I was reminded recently of something I learned many years ago in an art history class as an undergrad.  Our professor explained that in art women were most often depicted as either the Madonna or the whore.  Time and time again women were painted as one or the other. Artist rarely exhibit women as something in between.

This dichotomy in art brought to mind all of the extremes that exist in the business world – how so many professionals don’t live in the wide swath of gray but rather hang out on the margins. Leaders are either too forgiving or too punitive. Managers are either too focused on the bottom of line or too worried about being friends with everyone.  While the margins are to our detriment, we gravitate to them nonetheless.  They are easy places to hang out.  Trying to be moderate is hard.  It doesn’t come to us naturally.  Rather than challenge ourselves to do better – to make more of an impact, we retreat to our corners.

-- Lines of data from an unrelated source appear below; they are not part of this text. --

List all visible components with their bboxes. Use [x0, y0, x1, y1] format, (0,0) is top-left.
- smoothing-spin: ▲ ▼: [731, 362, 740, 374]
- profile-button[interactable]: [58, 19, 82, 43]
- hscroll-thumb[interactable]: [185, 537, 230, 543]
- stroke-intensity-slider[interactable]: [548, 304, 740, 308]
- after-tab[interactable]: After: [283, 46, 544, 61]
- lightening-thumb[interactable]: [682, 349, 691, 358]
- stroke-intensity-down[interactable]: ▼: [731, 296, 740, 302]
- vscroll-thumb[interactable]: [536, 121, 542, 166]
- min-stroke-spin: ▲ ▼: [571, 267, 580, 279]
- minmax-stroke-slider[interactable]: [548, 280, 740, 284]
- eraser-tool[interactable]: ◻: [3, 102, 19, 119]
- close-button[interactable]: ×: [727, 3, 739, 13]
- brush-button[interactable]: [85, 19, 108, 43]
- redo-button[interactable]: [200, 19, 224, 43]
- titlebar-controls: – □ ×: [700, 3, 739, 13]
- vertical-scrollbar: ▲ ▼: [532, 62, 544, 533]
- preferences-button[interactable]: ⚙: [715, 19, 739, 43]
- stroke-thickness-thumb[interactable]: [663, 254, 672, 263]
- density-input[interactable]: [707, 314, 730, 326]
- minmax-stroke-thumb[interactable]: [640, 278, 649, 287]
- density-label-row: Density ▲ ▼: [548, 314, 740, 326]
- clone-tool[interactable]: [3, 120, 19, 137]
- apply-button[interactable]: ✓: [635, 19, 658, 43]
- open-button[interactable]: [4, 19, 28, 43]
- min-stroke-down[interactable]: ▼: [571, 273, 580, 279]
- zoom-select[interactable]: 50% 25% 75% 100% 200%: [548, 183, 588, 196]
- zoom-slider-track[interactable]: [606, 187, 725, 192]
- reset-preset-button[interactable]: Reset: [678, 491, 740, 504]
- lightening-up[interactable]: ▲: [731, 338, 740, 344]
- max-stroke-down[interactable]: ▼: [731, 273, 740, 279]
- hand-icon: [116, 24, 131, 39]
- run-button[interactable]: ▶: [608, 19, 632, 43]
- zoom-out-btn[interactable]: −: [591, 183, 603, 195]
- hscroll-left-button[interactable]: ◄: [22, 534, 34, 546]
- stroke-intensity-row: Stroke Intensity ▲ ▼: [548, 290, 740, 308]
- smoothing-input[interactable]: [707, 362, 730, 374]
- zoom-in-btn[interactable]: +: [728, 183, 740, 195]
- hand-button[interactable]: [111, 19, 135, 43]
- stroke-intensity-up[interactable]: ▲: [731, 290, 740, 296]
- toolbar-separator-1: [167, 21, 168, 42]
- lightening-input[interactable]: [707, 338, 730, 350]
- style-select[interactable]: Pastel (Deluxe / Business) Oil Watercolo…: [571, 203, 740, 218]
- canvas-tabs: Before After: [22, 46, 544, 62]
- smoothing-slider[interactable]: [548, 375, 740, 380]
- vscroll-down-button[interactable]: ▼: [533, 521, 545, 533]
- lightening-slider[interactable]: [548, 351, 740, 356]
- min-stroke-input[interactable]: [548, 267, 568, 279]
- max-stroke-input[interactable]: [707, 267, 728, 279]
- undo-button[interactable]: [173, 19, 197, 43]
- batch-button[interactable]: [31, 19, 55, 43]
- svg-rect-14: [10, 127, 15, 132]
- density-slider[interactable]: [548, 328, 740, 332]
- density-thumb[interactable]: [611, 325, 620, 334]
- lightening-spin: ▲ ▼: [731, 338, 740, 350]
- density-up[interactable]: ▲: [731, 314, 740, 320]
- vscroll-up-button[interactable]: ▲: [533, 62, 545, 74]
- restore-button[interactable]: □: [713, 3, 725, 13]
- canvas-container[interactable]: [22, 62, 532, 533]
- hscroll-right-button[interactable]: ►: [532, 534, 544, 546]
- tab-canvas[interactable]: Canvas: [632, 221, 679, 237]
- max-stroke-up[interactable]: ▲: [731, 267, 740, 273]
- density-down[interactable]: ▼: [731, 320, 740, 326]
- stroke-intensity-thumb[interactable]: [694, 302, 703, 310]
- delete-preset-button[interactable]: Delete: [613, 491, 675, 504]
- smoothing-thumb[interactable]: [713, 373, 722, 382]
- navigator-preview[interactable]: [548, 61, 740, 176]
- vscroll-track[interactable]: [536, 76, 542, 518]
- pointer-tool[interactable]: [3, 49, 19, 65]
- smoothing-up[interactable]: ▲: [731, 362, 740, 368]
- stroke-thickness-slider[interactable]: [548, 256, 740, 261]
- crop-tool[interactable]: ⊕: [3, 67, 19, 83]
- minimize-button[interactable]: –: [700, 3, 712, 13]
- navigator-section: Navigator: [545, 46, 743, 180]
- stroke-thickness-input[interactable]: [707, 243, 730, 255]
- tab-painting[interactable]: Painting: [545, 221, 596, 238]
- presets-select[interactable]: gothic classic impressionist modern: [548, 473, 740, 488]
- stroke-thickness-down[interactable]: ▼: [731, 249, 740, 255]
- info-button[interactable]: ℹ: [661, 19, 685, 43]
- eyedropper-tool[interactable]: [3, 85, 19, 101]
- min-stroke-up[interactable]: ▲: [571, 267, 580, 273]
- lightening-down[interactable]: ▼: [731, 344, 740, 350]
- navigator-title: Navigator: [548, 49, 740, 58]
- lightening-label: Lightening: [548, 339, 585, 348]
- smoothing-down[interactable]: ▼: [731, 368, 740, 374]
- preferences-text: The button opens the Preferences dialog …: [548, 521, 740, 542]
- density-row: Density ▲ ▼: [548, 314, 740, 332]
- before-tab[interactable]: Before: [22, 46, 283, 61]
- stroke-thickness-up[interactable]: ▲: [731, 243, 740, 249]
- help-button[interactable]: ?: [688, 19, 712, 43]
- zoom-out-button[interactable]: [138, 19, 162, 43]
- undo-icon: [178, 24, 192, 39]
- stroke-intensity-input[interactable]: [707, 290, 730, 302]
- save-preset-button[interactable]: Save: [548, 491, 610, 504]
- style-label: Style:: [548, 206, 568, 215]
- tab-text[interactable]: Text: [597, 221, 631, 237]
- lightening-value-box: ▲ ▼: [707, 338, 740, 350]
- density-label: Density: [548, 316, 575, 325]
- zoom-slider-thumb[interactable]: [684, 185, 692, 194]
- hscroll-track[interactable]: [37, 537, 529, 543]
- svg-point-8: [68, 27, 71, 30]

The Jewish holidays are upon us.  This time of year is an opportunity for Jewish people to repent for our sins.  This got me thinking about apologizing in the business context. Some leaders never say, “I am sorry.”  Whereas others take ownership for all of the ills of the world.  Both approaches fail.  Effective, memorable leaders are able to apologize when the circumstances call for it, but are able to recognize when they are not to blame.

When it comes to apologizing (and to most other important business skills) successful people are tightrope walkers, suspended in the gray space where work that matters happens.  It is an extraordinary event to witness, breathtaking and memorable, but rare indeed.